_ASSIGNMENT_. With pictures left out, retype the lines from the start of the records through the one that contains "covered in each".

_THE INPUT_.
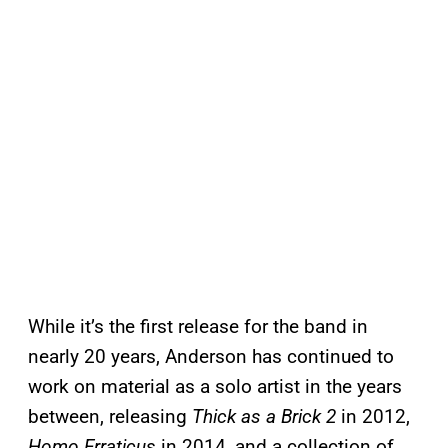
While it’s the first release for the band in
nearly 20 years, Anderson has continued to
work on material as a solo artist in the years
between, releasing
Thick as a Brick 2
in 2012,
Homo Erraticus
in 2014, and a collection of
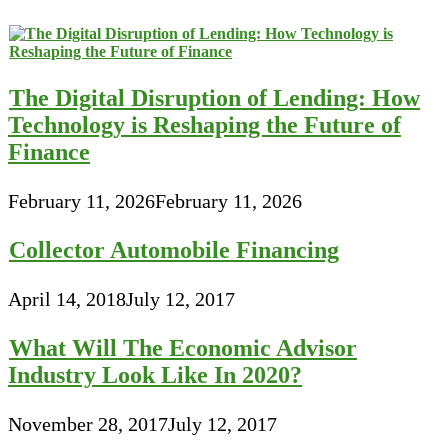
The Digital Disruption of Lending: How
Technology is Reshaping the Future of
Finance
February 11, 2026
February 11, 2026
Collector Automobile Financing
April 14, 2018
July 12, 2017
What Will The Economic Advisor
Industry Look Like In 2020?
November 28, 2017
July 12, 2017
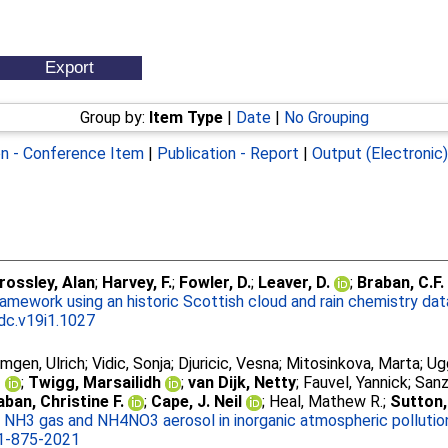
Group by:
Item Type
|
Date
|
No Grouping
on - Conference Item
|
Publication - Report
|
Output (Electronic
rossley, Alan
;
Harvey, F.
;
Fowler, D.
;
Leaver, D.
;
Braban, C.F.
ramework using an historic Scottish cloud and rain chemistry da
jdc.v19i1.1027
gen, Ulrich
;
Vidic, Sonja
;
Djuricic, Vesna
;
Mitosinkova, Marta
;
Ug
o
;
Twigg, Marsailidh
;
van Dijk, Netty
;
Fauvel, Yannick
;
Sanz
aban, Christine F.
;
Cape, J. Neil
;
Heal, Mathew R.
;
Sutton,
NH3 gas and NH4NO3 aerosol in inorganic atmospheric pollution
1-875-2021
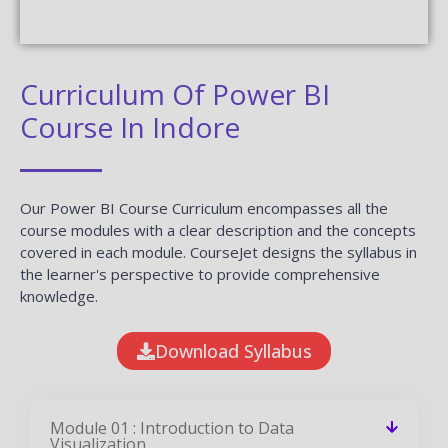
Curriculum Of Power BI
Course In Indore
Our Power BI Course Curriculum encompasses all the
course modules with a clear description and the concepts
covered in each module. CourseJet designs the syllabus in
the learner's perspective to provide comprehensive
knowledge.
Download Syllabus
Module 01 : Introduction to Data
Visualization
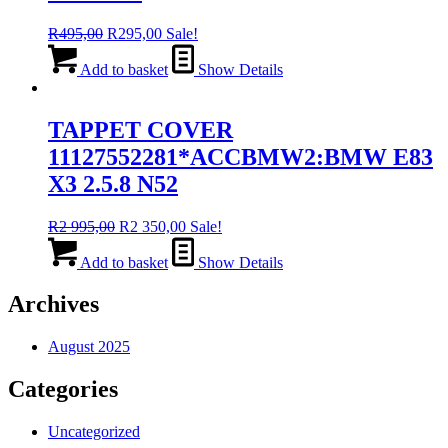
Original
Current
R
495,00
R
295,00
Sale!
price
price
was:
is:
Add to basket
Show Details
R495,00.
R295,00.
TAPPET COVER
11127552281*ACCBMW2:BMW E83
X3 2.5.8 N52
Original
Current
R
2 995,00
R
2 350,00
Sale!
price
price
was:
is:
Add to basket
Show Details
R2
R2
995,00.
350,00.
Archives
August 2025
Categories
Uncategorized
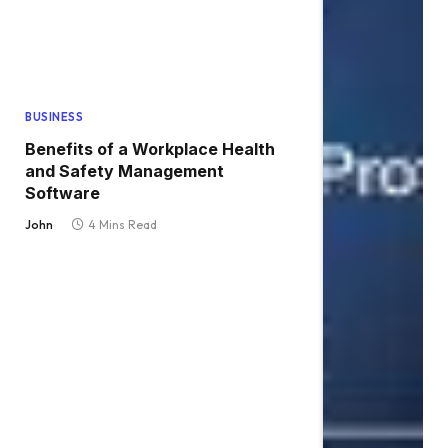
BUSINESS
Benefits of a Workplace Health
and Safety Management
Software
John
4 Mins Read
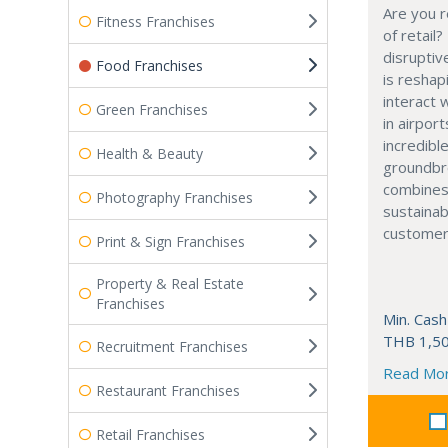
Are you r
Fitness Franchises
of retail?
disruptiv
Food Franchises
is resha
interact 
Green Franchises
in airport
incredibl
Health & Beauty
groundbr
combines
Photography Franchises
sustainab
customer
Print & Sign Franchises
Property & Real Estate
Franchises
Min. Cash
THB 1,50
Recruitment Franchises
Read Mo
Restaurant Franchises
Retail Franchises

_EXERCISE OUTPUT_.
While it’s the first release for the band in
nearly 20 years, Anderson has continued to
work on material as a solo artist in the years
between, releasing
Thick as a Brick 2
in 2012,
Homo Erraticus
in 2014, and a collection of
The Digital Disruption of Lending: How
Technology is Reshaping the Future of
Finance
February 11, 2026
February 11, 2026
Collector Automobile Financing
April 14, 2018
July 12, 2017
What Will The Economic Advisor
Industry Look Like In 2020?
November 28, 2017
July 12, 2017
Group by:
Item Type
|
Date
|
No Grouping
on - Conference Item
|
Publication - Report
|
Output (Electronic
rossley, Alan
;
Harvey, F.
;
Fowler, D.
;
Leaver, D.
;
Braban, C.F.
ramework using an historic Scottish cloud and rain chemistry da
jdc.v19i1.1027
gen, Ulrich
;
Vidic, Sonja
;
Djuricic, Vesna
;
Mitosinkova, Marta
;
Ug
o
;
Twigg, Marsailidh
;
van Dijk, Netty
;
Fauvel, Yannick
;
Sanz
aban, Christine F.
;
Cape, J. Neil
;
Heal, Mathew R.
;
Sutton,
NH3 gas and NH4NO3 aerosol in inorganic atmospheric pollution
1-875-2021
Curriculum Of Power BI
Course In Indore
Our Power BI Course Curriculum encompasses all the
course modules with a clear description and the concepts
covered in each module. CourseJet designs the syllabus in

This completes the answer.